# Probability of matching a hand of 13 random cards with cards dealt from a shuffled deck up to position 35?

You are given a random assortment of 13 cards from one deck. Another deck is shuffled and cards dealt and called out from the top, the aim is to match all 13 of your cards before reaching 35 cards down into the deck. What is the probability of achieving this?

I realise this is closely related to something like the Birthday Paradox, but I can't seem to use to probability calculator on this site to work out the solution: https://betterexplained.com/articles/understanding-the-birthday-paradox/

The reason I'm asking is because this is a regular thing that happens like a bingo in a pub quiz I frequent and nobody ever wins the prize, which seems unlikely in so many months of playing with a pub full of people all with their own individual random assortment of 13 different cards. After the position of 35 is reached the rest of the deck is read out until someone obviously eventually matches up their cards first, but only win what's in the money pot for the night, rather than big money prize. Me and my friends have worked out various ways to fix the game, but it may be the probability is entirely not in anyone's favour, and the number 35 has been chosen very precisely odds-wise.

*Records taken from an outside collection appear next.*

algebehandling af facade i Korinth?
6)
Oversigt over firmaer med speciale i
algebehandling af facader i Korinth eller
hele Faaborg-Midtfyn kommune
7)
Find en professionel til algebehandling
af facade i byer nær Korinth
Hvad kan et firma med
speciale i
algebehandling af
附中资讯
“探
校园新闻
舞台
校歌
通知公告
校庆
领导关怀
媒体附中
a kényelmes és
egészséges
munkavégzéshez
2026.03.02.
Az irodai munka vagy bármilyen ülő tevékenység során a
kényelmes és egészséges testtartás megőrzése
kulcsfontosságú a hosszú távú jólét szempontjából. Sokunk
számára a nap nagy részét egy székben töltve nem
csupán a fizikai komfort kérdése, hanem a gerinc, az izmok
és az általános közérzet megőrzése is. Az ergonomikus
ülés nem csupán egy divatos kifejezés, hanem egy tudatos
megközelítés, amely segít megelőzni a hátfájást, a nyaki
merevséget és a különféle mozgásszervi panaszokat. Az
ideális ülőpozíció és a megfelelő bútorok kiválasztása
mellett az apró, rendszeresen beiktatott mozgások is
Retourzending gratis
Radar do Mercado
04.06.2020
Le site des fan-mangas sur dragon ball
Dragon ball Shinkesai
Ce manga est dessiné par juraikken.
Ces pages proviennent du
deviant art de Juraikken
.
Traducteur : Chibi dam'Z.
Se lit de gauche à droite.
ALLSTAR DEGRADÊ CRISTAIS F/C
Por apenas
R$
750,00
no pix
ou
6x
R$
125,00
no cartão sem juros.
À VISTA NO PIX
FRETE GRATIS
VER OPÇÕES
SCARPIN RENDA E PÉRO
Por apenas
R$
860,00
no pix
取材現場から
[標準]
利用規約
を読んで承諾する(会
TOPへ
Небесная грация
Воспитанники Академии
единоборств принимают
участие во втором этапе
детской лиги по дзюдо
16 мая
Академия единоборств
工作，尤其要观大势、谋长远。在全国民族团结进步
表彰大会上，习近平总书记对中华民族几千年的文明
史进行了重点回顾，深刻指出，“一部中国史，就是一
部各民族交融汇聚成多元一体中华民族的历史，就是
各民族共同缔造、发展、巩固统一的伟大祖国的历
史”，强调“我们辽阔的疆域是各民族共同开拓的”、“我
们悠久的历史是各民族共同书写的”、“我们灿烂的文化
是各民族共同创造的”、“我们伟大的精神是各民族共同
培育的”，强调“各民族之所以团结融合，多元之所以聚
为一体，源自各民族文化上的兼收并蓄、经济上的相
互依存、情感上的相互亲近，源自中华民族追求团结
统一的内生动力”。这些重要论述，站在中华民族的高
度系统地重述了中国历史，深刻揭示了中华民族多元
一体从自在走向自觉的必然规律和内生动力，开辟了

Hope someone can provide a solution.

• $C(39,22)/C(52,35)$ = (number of good combinations of 35 cards) / (number of combinations) – Ned Jan 4 at 14:26

If I understand well then your question can be translated into: "if $$13$$ cards are labeled and then after shuffling $$35$$ cards are drawn what is the probability that all labeled cards are among them?"
The answer is: $$\frac{\binom{35}{13}}{\binom{52}{13}}=\frac{35!39!}{22!52!}=\frac{23}{40}\times\cdots\times\frac{39}{52}\approx0.002325$$So a very small chance.